Imposing US trade sanctions on China for the alleged "currency manipulation" would be "a colossal policy blunder" and do little to gain jobs in the United States, a free-market research institute said.
Chinese customer shows off a handfull of hundred-yuan notes at a bank in Beijing. Imposing US trade sanctions on China for currency manipulation would be "a colossal policy blunder" and do little to gain jobs in the United States, a free-market research institute said. [AFP]
A report by the libertarian Cato Institute challenged the notion that imports from China were a major cause of US job losses and disputed claims by many in the US Congress that Beijing was using currency manipulation to gain an unfair trade advantage.
"A closer look at China's exchange rate and its impact on trade shows that the fixed exchange rate has not given an unfair advantage to imports from China nor hindered the ability of American exporters to sell in China's own growing market," Cato trade policy director Daniel Griswold wrote.
"Nor have the exchange rate and trade with China caused a contraction of America's overall manufacturing base. In fact, our booming trade with China has been a blessing for tens of millions of American families and a profitable opportunity for thousands of American companies and their employees."
Debate has been raging in the United States in recent years on whether China has used its fixed exchange rate to gain an unfair trade advantage.
A US government report in May stopped short of labeling Beijing a currency manipulator -- which could have triggered sanctions -- but accused China for making "far too little progress" in reforming its exchange rate.
Some US lawmakers have said they would press for stiff tariffs on Chinese-made goods if there is no progress on trade and exchange rates.

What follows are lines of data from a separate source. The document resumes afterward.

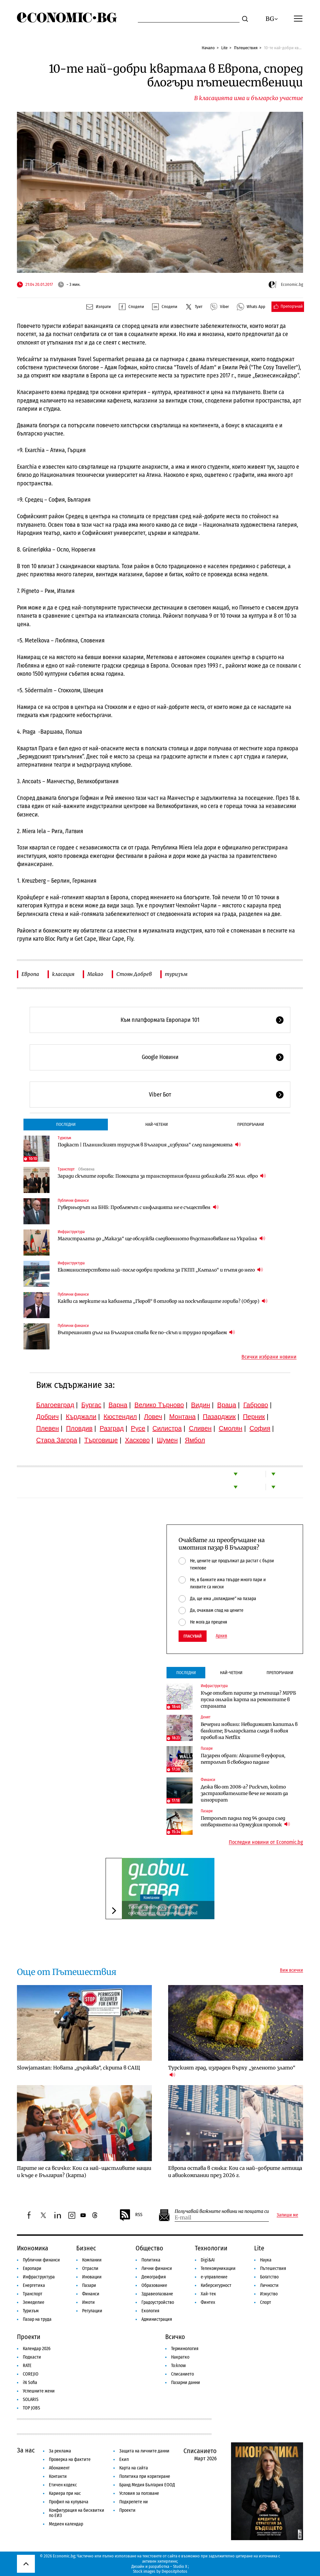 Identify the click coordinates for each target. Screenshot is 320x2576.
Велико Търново (159, 1404)
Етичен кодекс (63, 2485)
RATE (27, 2365)
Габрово (255, 1404)
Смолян (230, 1428)
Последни (66, 1124)
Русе (138, 1428)
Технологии (211, 2248)
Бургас (91, 1404)
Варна (118, 1404)
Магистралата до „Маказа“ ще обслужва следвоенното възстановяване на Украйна (161, 1238)
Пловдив (79, 1428)
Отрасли (90, 2268)
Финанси (208, 1779)
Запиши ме (287, 2215)
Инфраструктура (71, 1231)
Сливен (200, 1428)
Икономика (32, 2248)
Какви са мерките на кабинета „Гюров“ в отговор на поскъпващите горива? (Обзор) (163, 1301)
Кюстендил (120, 1416)
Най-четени (156, 1124)
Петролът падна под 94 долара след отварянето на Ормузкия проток (245, 1821)
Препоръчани (250, 1124)
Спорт (265, 2302)
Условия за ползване (139, 2493)
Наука (265, 2260)
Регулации (92, 2311)
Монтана (182, 1416)
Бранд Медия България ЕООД (147, 2485)
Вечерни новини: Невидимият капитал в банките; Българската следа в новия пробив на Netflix (249, 1730)
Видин (200, 1404)
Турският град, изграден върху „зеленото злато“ (231, 2071)
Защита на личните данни (144, 2451)
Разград (112, 1428)
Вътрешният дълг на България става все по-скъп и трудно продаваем (146, 1332)
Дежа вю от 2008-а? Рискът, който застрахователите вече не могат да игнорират (244, 1793)
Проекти (28, 2336)
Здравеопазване (157, 2294)
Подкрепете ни (133, 2502)
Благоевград (55, 1404)
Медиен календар (66, 2524)
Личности (269, 2285)
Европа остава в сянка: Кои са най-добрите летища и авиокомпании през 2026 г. (235, 2171)
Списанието (182, 2374)
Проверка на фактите (70, 2459)
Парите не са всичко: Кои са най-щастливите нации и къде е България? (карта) (84, 2171)
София (260, 1428)
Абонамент (59, 2468)
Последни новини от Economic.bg (266, 1842)
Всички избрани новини (269, 1357)
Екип (124, 2459)
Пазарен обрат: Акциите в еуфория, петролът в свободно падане (243, 1759)
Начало (208, 47)
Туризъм (64, 1138)
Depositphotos (174, 2571)
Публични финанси (73, 1200)
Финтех (208, 2302)
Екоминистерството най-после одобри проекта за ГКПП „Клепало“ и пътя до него (160, 1270)
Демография (153, 2277)
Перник (254, 1416)
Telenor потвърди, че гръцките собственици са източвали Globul (162, 1910)
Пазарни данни (185, 2382)
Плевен (47, 1428)
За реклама (60, 2451)
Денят (206, 1717)
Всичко (175, 2336)
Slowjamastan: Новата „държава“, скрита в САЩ (78, 2068)
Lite (224, 47)
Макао (95, 974)
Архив (221, 1636)
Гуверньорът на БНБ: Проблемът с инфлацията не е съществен (138, 1207)
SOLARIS (30, 2399)
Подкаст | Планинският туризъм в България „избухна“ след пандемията (149, 1144)
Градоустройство (157, 2302)
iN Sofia (30, 2382)
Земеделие (33, 2302)
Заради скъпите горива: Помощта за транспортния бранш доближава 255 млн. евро (162, 1176)
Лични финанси (156, 2268)
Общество (149, 2248)
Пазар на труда (37, 2319)
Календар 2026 (37, 2348)
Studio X (180, 2566)
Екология (150, 2311)
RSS (130, 2215)
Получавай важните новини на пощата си (222, 2211)
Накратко (180, 2357)
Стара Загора (56, 1440)
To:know (178, 2365)
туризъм (176, 974)
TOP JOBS (31, 2408)
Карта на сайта (133, 2468)
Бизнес (86, 2248)
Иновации (92, 2277)
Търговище (101, 1440)
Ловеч (153, 1416)
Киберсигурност (216, 2285)
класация (63, 974)
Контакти (58, 2476)
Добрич (47, 1416)
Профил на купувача (68, 2502)
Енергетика (34, 2285)
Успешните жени (39, 2391)
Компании (151, 1897)
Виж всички (291, 1970)
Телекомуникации (218, 2268)
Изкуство (269, 2294)
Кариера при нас (65, 2493)
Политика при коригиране (144, 2476)
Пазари (206, 1748)
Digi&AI (208, 2260)
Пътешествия (245, 47)
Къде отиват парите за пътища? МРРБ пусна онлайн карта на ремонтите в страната (248, 1699)
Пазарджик (219, 1416)
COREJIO (30, 2374)
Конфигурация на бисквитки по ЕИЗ (76, 2513)
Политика (150, 2260)
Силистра (167, 1428)
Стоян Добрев (134, 974)
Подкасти (32, 2357)
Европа (30, 974)
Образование (154, 2285)
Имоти (88, 2302)
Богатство (269, 2277)
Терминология (184, 2348)
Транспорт (66, 1169)
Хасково (137, 1440)
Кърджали (81, 1416)
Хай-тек (208, 2294)
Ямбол (195, 1440)
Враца (226, 1404)
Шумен (167, 1440)
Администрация (156, 2319)
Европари (32, 2268)
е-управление (214, 2277)
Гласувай (192, 1636) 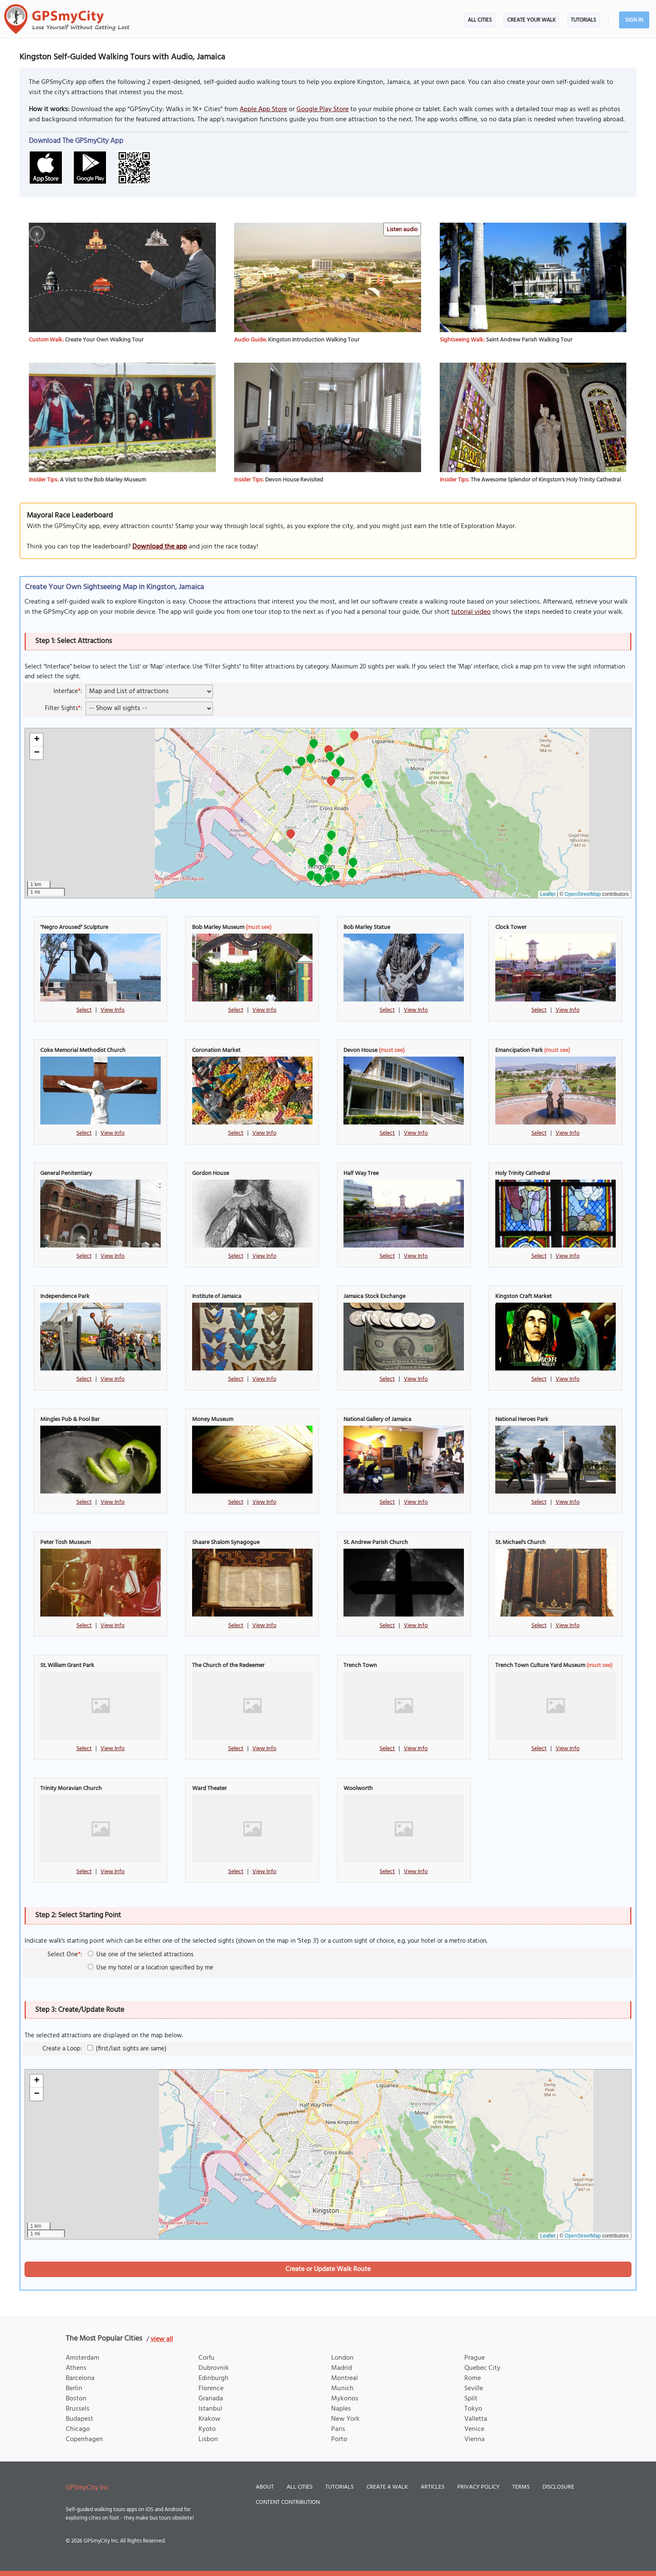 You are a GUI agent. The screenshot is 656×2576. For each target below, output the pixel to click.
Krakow (209, 2419)
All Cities (480, 20)
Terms (521, 2487)
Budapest (79, 2419)
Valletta (475, 2419)
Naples (341, 2408)
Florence (210, 2388)
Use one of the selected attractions (140, 1954)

But Griswold said the surge in imports from China has had a relatively small impact on US producers because they have taken the place of imports from other countries and regions including Japan, South Korea, Singapore, and Malaysia.
"Real output of US factories has actually increased by 50 percent since China fixed its currency in 1994," he wrote.
"Rising imports from China have not so much replaced domestic production in the United States as they have imports that used to come from other lower-wage countries."
He added, "Critics overlook the huge benefits to Americans from trade with China. Most of what we import from China fits in the category of consumer goods that improve the lives of millions of Americans every day at home and in the office. China is now a major market for US companies and an important source of capital for the US economy."